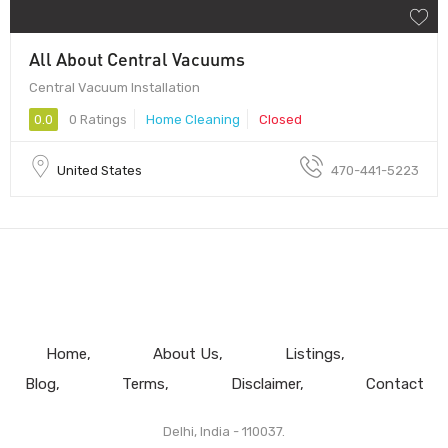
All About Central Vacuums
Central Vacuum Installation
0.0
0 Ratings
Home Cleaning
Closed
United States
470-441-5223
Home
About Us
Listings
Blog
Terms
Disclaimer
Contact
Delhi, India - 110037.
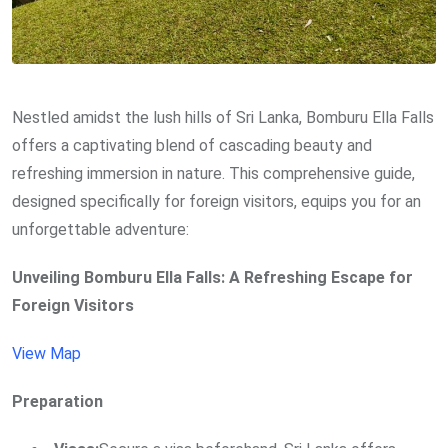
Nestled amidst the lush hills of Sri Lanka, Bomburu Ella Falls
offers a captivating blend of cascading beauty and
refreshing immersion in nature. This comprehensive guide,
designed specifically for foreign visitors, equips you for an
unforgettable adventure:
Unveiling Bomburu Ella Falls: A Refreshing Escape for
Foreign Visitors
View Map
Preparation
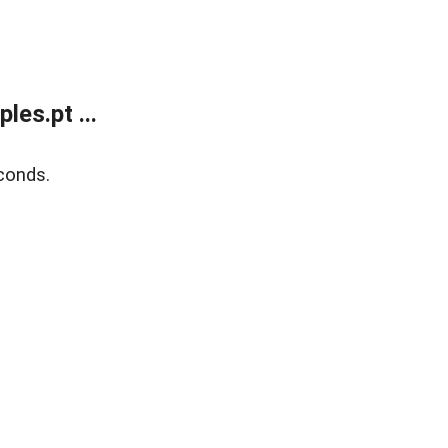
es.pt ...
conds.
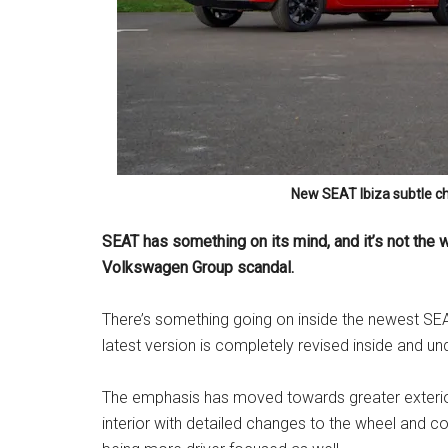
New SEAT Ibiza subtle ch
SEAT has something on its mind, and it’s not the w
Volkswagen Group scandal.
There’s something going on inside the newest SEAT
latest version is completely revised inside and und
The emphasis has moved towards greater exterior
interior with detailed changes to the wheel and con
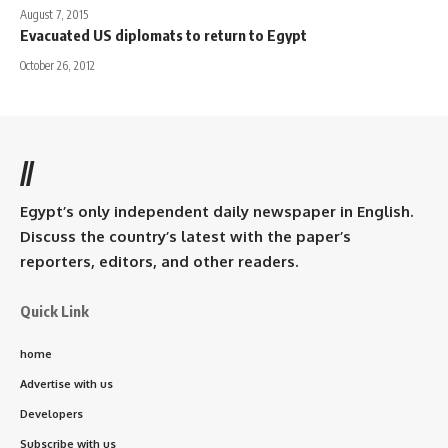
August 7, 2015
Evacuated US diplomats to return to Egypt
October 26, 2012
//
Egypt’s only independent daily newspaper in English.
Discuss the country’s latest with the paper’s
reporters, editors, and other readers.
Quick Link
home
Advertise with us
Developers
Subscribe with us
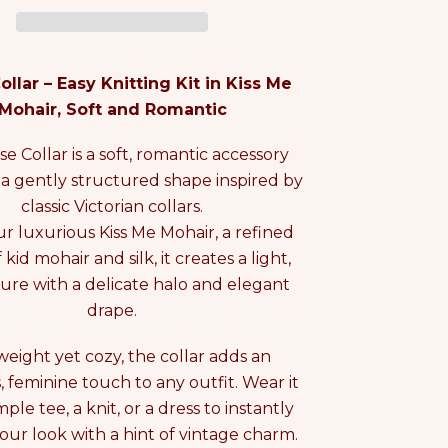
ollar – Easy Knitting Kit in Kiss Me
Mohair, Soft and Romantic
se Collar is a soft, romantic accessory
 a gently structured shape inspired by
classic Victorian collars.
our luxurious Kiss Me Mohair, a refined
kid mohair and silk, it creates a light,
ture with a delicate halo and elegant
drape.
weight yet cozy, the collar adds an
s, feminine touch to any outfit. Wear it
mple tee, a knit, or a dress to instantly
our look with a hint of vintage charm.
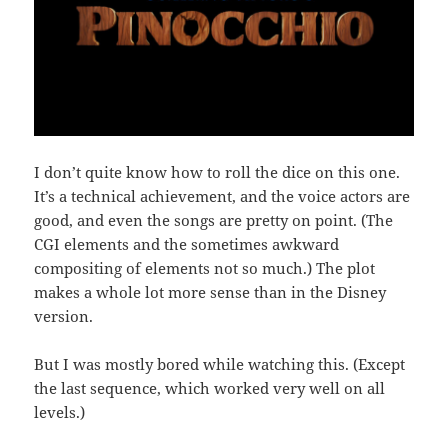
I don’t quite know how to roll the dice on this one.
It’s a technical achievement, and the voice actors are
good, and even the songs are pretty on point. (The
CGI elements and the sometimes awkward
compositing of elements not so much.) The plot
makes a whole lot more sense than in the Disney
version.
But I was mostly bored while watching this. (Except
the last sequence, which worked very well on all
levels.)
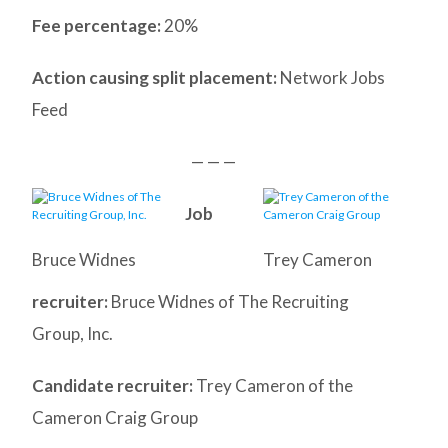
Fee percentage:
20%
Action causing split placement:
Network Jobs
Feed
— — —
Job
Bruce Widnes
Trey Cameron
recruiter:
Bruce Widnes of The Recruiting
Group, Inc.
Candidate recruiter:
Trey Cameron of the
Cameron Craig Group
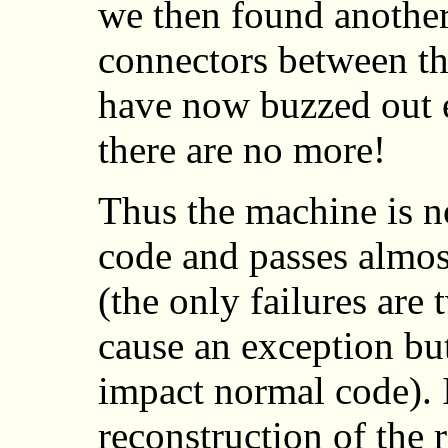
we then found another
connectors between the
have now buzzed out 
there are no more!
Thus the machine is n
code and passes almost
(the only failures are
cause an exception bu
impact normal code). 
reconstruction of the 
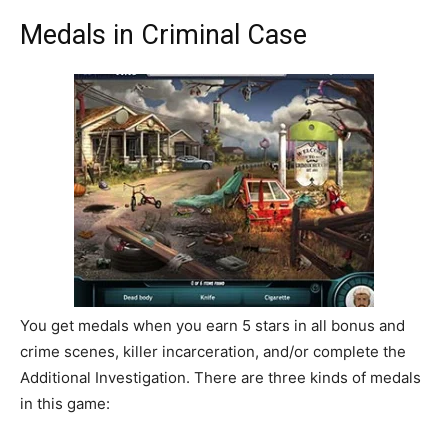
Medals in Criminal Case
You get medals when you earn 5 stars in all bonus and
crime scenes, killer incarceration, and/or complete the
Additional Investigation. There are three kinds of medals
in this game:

· · · · ·

[Exercise instructions] Write only the number of lines in the data where the word "Group" occurs.

[Task answer] 3